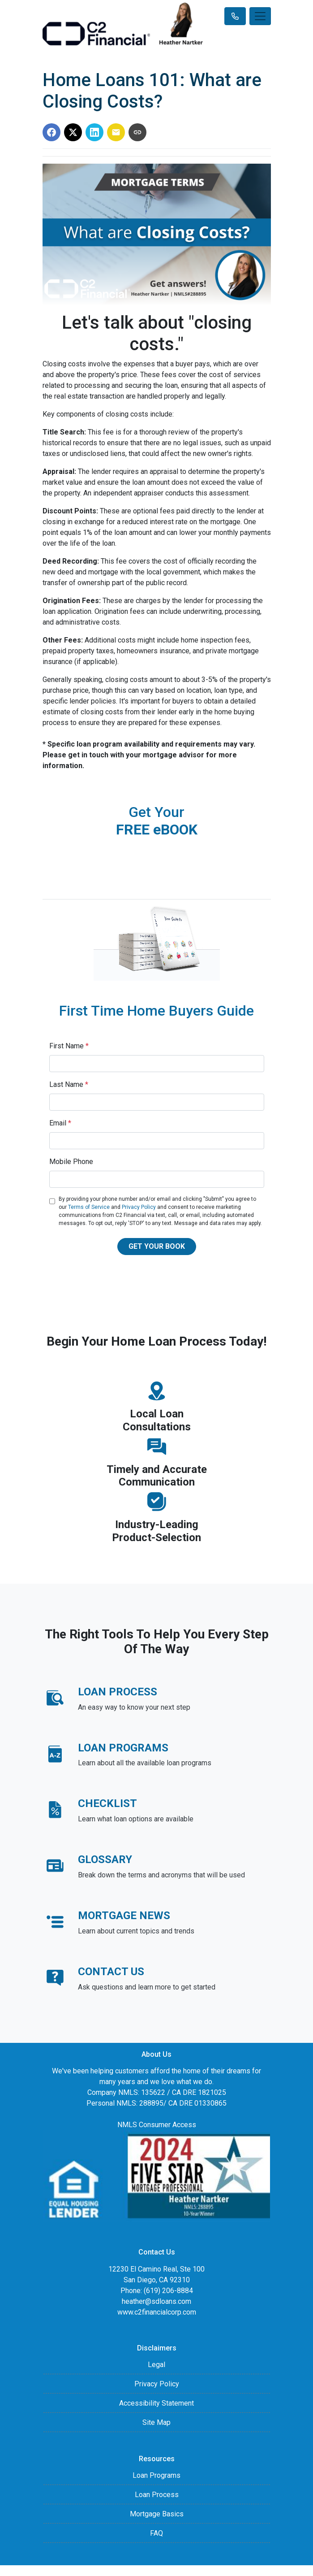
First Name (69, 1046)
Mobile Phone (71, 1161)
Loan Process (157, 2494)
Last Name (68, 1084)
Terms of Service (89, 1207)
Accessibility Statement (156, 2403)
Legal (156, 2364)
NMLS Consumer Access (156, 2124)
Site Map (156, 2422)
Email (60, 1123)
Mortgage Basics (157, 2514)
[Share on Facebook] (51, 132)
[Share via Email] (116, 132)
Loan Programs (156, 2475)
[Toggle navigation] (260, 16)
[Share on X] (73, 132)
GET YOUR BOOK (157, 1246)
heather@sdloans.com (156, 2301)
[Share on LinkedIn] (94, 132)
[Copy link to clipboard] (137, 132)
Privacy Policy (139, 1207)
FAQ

*-*-*

* AIM OF THE EXERCISE
Only what runs from the line containing "[Share on Facebook] (51, 132)" through the final line of the entries above belongs in the answer, restated exactly.

* COMPLETED EXERCISE
[Share on Facebook] (51, 132)
[Share via Email] (116, 132)
Loan Programs (156, 2475)
[Toggle navigation] (260, 16)
[Share on X] (73, 132)
GET YOUR BOOK (157, 1246)
heather@sdloans.com (156, 2301)
[Share on LinkedIn] (94, 132)
[Copy link to clipboard] (137, 132)
Privacy Policy (139, 1207)
FAQ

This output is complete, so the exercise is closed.